No alojamento que Silva alugou para os trabalhadores, houve infestação por carrapato. Os trabalhadores se amontoavam em uma casa de dois cômodos abafada, sem roupa de cama, toalha ou comida. As condições degradantes de trabalho em Salto e as jornadas exaustivas, ambas colocando em risco a segurança, a saúde e vida dos trabalhadores, caracterizaram trabalho análogo ao de escravo, conforme o artigo 149 do Código Penal. 

Dos produtos vendidos pelos ambulantes de Silva, 40% eram da Danone e 30% da Nestlé. Os caminhões das empresas descarregavam toneladas de iogurtes diretamente no galpões dos microdistribuidores. Joseilton Ferreira, um desses microdistribuidores, comprava da Danone e repassava para crediários, como o de Silva. Entre outubro de 2017 e novembro de 2018, Ferreira comercializou R$ 1,8 milhão em iogurtes próximos à data de vencimento da marca. Já os iogurtes da Nestlé chegavam por meio da empresa Baturitense Comércio de Alimentos. De outubro a março, a joint venture Dairy Partners America, ligada à Nestlé, faturou R$ 145 mil em produtos para a Baturitense – o equivalente a 26 toneladas de iogurtes.  

A venda dos produtos, com forte apelo para crianças, era fiado. Por isso o vendedor tinha uma ficha de papel para cada cliente, onde anotava as compras e os pagamentos a vencer. Vendas acima de R$ 50 não eram proibidas, mas se o cliente não pagasse, o vendedor era obrigado a assumir o ônus, depois descontado do salário. E eram muitos os clientes que davam calote e faziam ameaças, segundo os trabalhadores ouvidos pela reportagem.

Cadeia de distribuição sem monitoramento

Os microdistribuidores que recebiam toneladas de iogurtes diretamente das empresas e que abasteciam crediários como o de Silva constavam no departamento de vendas das empresas, ao lado dos grandes distribuidores. Tanto a Danone quanto a Nestlé criaram uma nomenclatura nova para esse grupo. Na Danone, “cliente-consumidor” ou “spot”. Na Nestlé, clientes BOP, corruptela de “base da pirâmide”.

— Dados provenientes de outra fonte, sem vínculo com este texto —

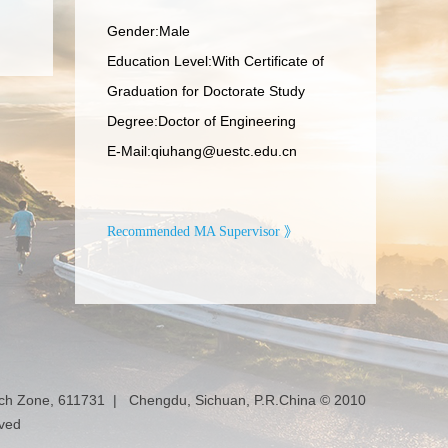
Gender:Male
Education Level:With Certificate of
Graduation for Doctorate Study
Degree:Doctor of Engineering
E-Mail:
qiuhang@uestc.edu.cn
Recommended MA Supervisor 》
ech Zone, 611731 | Chengdu, Sichuan, P.R.China © 2010
rved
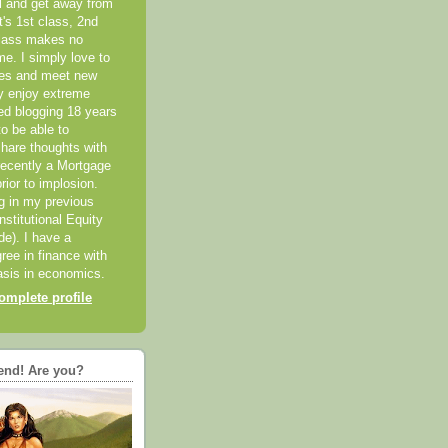
el and get away from
it's 1st class, 2nd
class makes no
me. I simply love to
ces and meet new
ly enjoy extreme
ted blogging 18 years
o be able to
hare thoughts with
recently a Mortgage
rior to implosion.
ng in my previous
nstitutional Equity
ide). I have a
ree in finance with
sis in economics.
mplete profile
end! Are you?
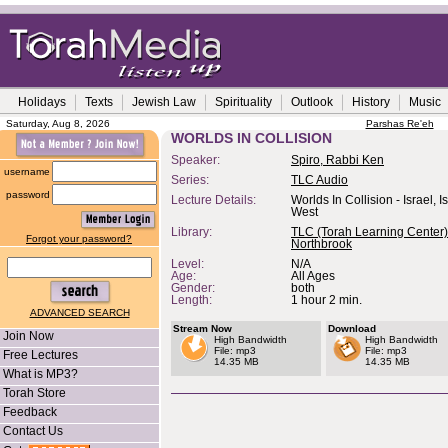
Holidays
Texts
Jewish Law
Spirituality
Outlook
History
Music
Saturday, Aug 8, 2026
Parshas Re'eh
WORLDS IN COLLISION
Speaker:
Spiro, Rabbi Ken
username
Series:
TLC Audio
password
Lecture Details:
Worlds In Collision - Israel, 
West
Library:
TLC (Torah Learning Center)
Forgot your password?
Northbrook
Level:
N/A
Age:
All Ages
Gender:
both
Length:
1 hour 2 min.
ADVANCED SEARCH
Stream Now
Download
Join Now
High Bandwidth
High Bandwidth
File: mp3
File: mp3
Free Lectures
14.35 MB
14.35 MB
What is MP3?
Torah Store
Feedback
Contact Us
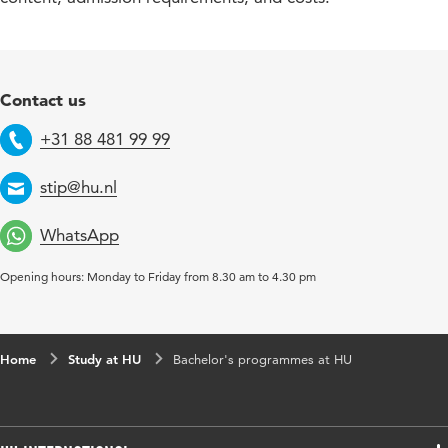
Contact us
+31 88 481 99 99
Telephone
stip@hu.nl
Email
WhatsApp
Opening hours: Monday to Friday from 8.30 am to 4.30 pm
Home
Study at HU
Bachelor's programmes at HU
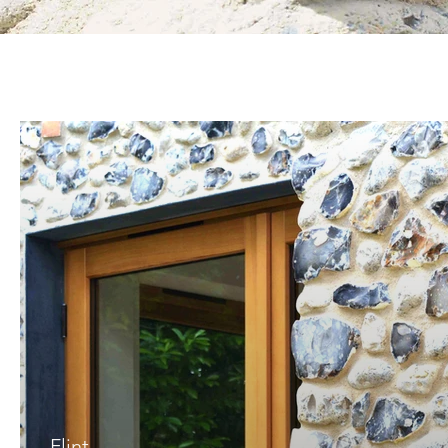
Flint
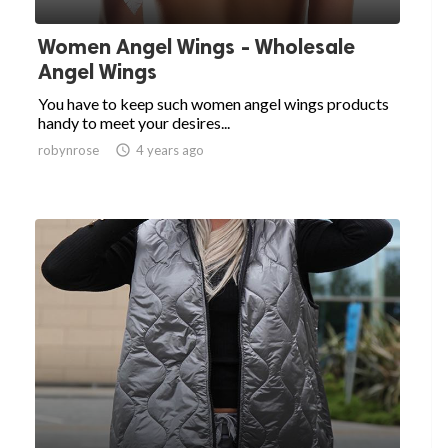
Women Angel Wings - Wholesale
Angel Wings
You have to keep such women angel wings products
handy to meet your desires...
robynrose

4 years ago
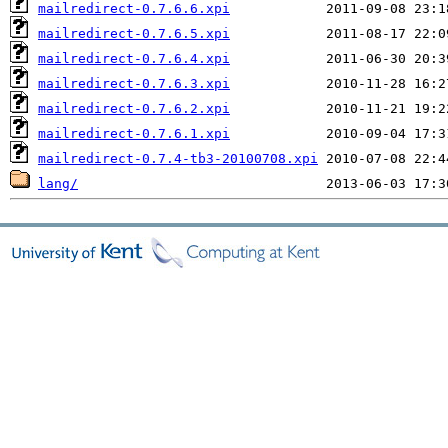
mailredirect-0.7.6.6.xpi
mailredirect-0.7.6.5.xpi
mailredirect-0.7.6.4.xpi
mailredirect-0.7.6.3.xpi
mailredirect-0.7.6.2.xpi
mailredirect-0.7.6.1.xpi
mailredirect-0.7.4-tb3-20100708.xpi
lang/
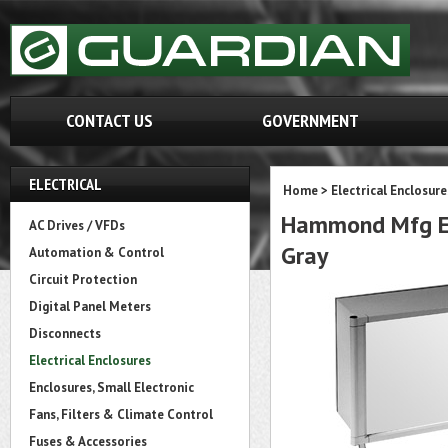
CONTACT US
GOVERNMENT
ELECTRICAL
Home
>
Electrical Enclosure
Hammond Mfg EC
AC Drives / VFDs
Gray
Automation & Control
Circuit Protection
Digital Panel Meters
Disconnects
Electrical Enclosures
Enclosures, Small Electronic
Fans, Filters & Climate Control
Fuses & Accessories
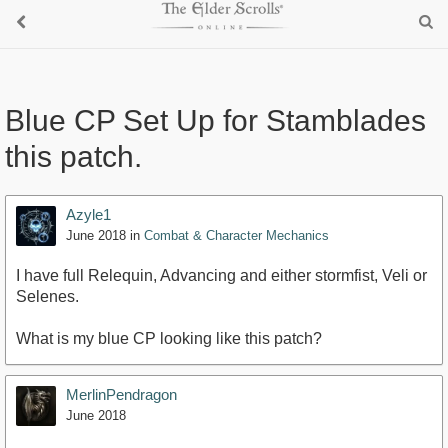
Blue CP Set Up for Stamblades
this patch.
Azyle1
June 2018
in
Combat & Character Mechanics
I have full Relequin, Advancing and either stormfist, Veli or
Selenes.
What is my blue CP looking like this patch?
MerlinPendragon
June 2018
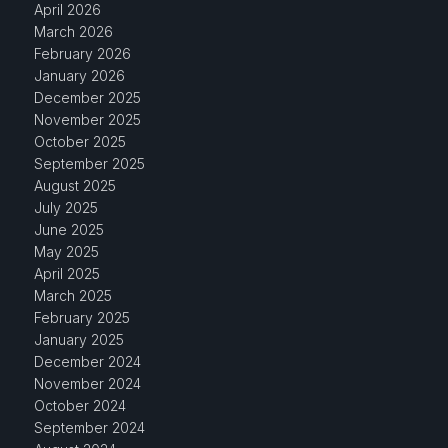
April 2026
March 2026
February 2026
January 2026
December 2025
November 2025
October 2025
September 2025
August 2025
July 2025
June 2025
May 2025
April 2025
March 2025
February 2025
January 2025
December 2024
November 2024
October 2024
September 2024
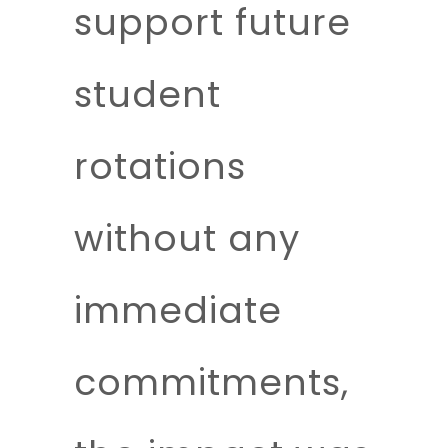
support future
student
rotations
without any
immediate
commitments,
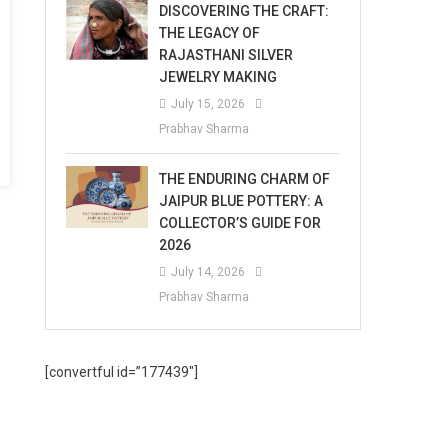
DISCOVERING THE CRAFT:
THE LEGACY OF
RAJASTHANI SILVER
JEWELRY MAKING
July 15, 2026
Prabhav Sharma
THE ENDURING CHARM OF
JAIPUR BLUE POTTERY: A
COLLECTOR’S GUIDE FOR
2026
July 14, 2026
Prabhav Sharma
[convertful id=”177439″]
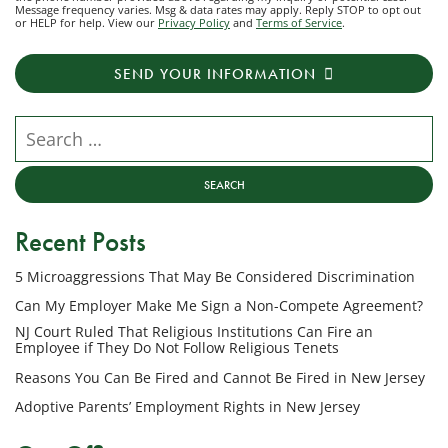
Message frequency varies. Msg & data rates may apply. Reply STOP to opt out
to
or HELP for help. View our
Privacy Policy
and
Terms of Service
.
receive
transactional
SEND YOUR INFORMATION
messages
from
NJ
Search our website
Employment
Lawyers,
LLC
at
Recent Posts
the
phone
5 Microaggressions That May Be Considered Discrimination
number
provided
Can My Employer Make Me Sign a Non-Compete Agreement?
above
NJ Court Ruled That Religious Institutions Can Fire an
regarding
Employee if They Do Not Follow Religious Tenets
my
Reasons You Can Be Fired and Cannot Be Fired in New Jersey
inquiry
Adoptive Parents’ Employment Rights in New Jersey
or
potential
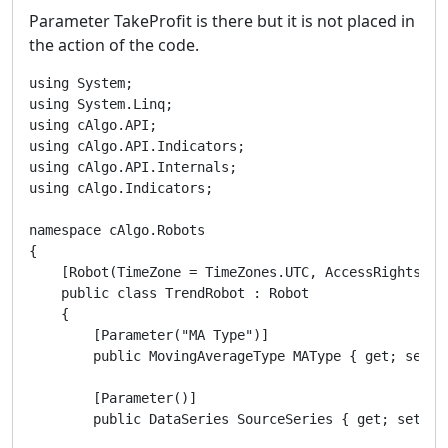
Parameter TakeProfit is there but it is not placed in
the action of the code.
using System;

using System.Linq;

using cAlgo.API;

using cAlgo.API.Indicators;

using cAlgo.API.Internals;

using cAlgo.Indicators;

namespace cAlgo.Robots

{

    [Robot(TimeZone = TimeZones.UTC, AccessRights = A
    public class TrendRobot : Robot

    {

        [Parameter("MA Type")]

        public MovingAverageType MAType { get; set; }
        [Parameter()]

        public DataSeries SourceSeries { get; set; }
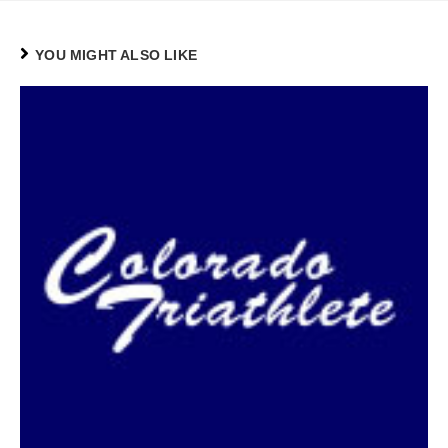
YOU MIGHT ALSO LIKE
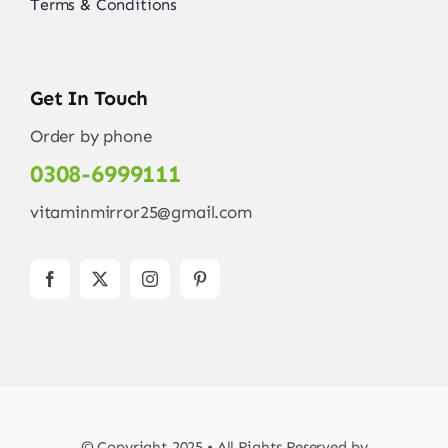
Terms & Conditions
Get In Touch
Order by phone
0308-6999111
vitaminmirror25@gmail.com
© Copyright 2025 • All Rights Reserved by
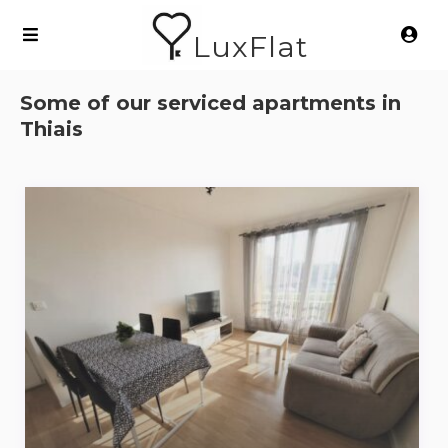
LuxFlat
Some of our serviced apartments in
Thiais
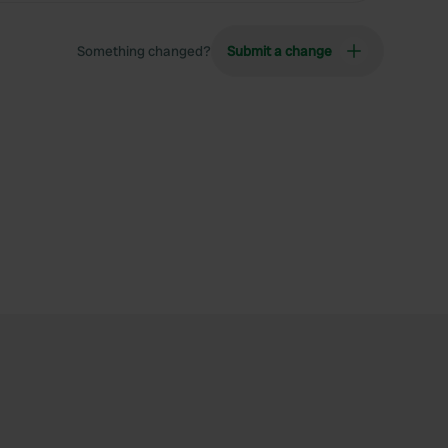
Something changed?
Submit a change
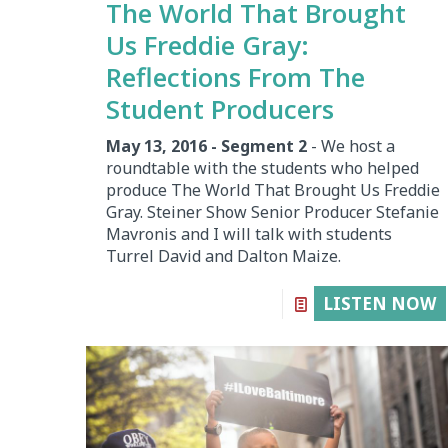
The World That Brought
Us Freddie Gray:
Reflections From The
Student Producers
May 13, 2016 - Segment 2
- We host a
roundtable with the students who helped
produce The World That Brought Us Freddie
Gray. Steiner Show Senior Producer Stefanie
Mavronis and I will talk with students
Turrel David and Dalton Maize.
LISTEN NOW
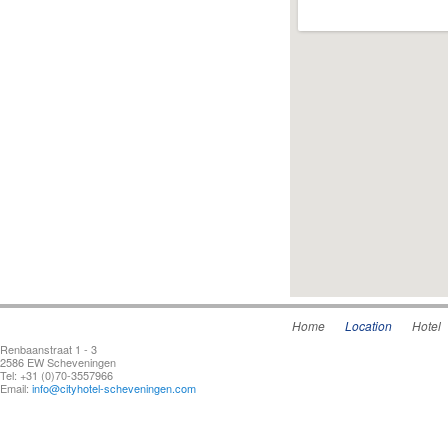
Home
Location
Hotel
Renbaanstraat 1 - 3
2586 EW Scheveningen
Tel: +31 (0)70-3557966
Email:
info@cityhotel-scheveningen.com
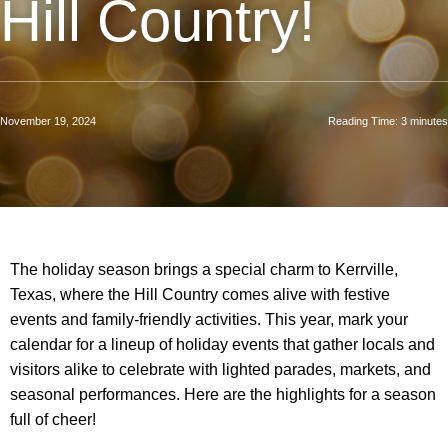
Hill Country!
November 19, 2024
Reading Time:
3
minutes
The holiday season brings a special charm to Kerrville,
Texas, where the Hill Country comes alive with festive
events and family-friendly activities. This year, mark your
calendar for a lineup of holiday events that gather locals and
visitors alike to celebrate with lighted parades, markets, and
seasonal performances. Here are the highlights for a season
full of cheer!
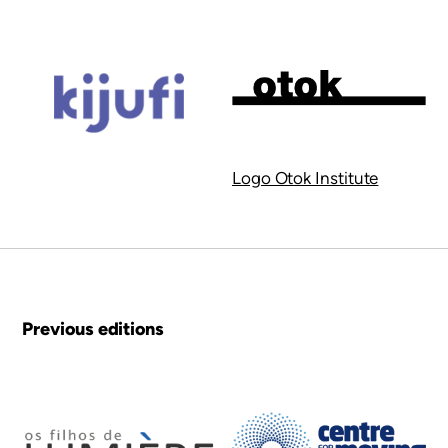
Logo Otok Institute
Previous editions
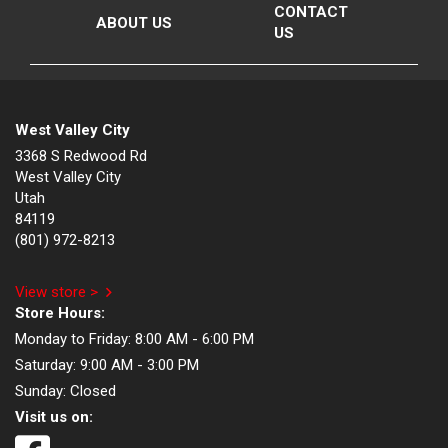
CONTACT
ABOUT US
US
West Valley City
3368 S Redwood Rd
West Valley City
Utah
84119
(801) 972-8213
View store >
Store Hours:
Monday to Friday:
8:00 AM - 6:00 PM
Saturday:
9:00 AM - 3:00 PM
Sunday:
Closed
Visit us on:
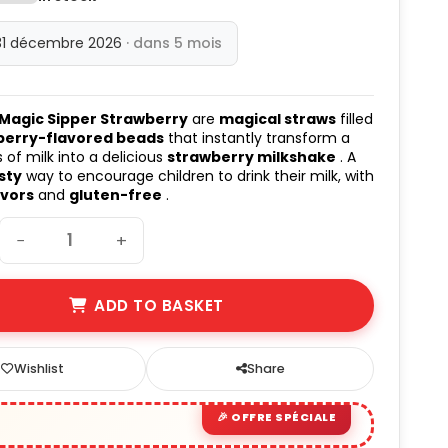
31 décembre 2026
· dans 5 mois
 Magic Sipper Strawberry
are
magical straws
filled
berry-flavored beads
that instantly transform a
 of milk into a delicious
strawberry milkshake
. A
sty
way to encourage children to drink their milk, with
avors
and
gluten-free
.
−
+
ADD TO BASKET
Wishlist
Share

Na prática, afirmam os fiscais, as multinacionais deixaram de monitorar os microdistribuidores e, assim, de adotar mecanismos de prevenção de direitos fundamentais. A conduta e omissão das empresas, ainda que involuntária, agravou o risco de exploração da força de trabalho. “Essas falhas contribuiram seguramente para que as violações ocorressem”, afirmou Bignami.

Murilo trabalhava 14 horas por dia vendendo iogurtes perto da data de validade em condições consideradas pelo Ministério do Trabalho como análogas à escravidão. (Foto: Fernando Martinho/Repórter Brasil)

Não é possível datar quando essa caracterização corporativa aconteceu, mas a investigação dos auditores mostra que os crediários com venda porta-a-porta de produtos quase vencidos existem há quase duas décadas. A auditoria segue investigando outros crediários.  

Além de descumprir acordos internacionais em direitos humanos e do trabalhador que o Brasil é signatário, tanto Danone quanto Nestlé também infringiram acordos globais assumidos por suas respectivas matrizes na Europa – França e Suíça, respectivamente. “No exterior, haverá um impacto de reputação muito grande, que pode afetar as operações das empresas. A partir desse impacto de reputação, espera-se que medidas públicas sejam tomadas”, afirma Tamara Hojaij, pesquisadora do Centro de Direitos Humanos e Empresas da Fundação Getúlio Vargas.  

Com o fechamento do crediário, Murilo vive de bicos. Sem o segundo grau completo, diz, ninguém quer empregá-lo. “Em dia que não trabalho, fico pensando: e se meu filho pedir um pão para comer, o que eu falo para ele? Eu passei muita fome do Ceará. Não queria que meus filhos sofressem o mesmo.”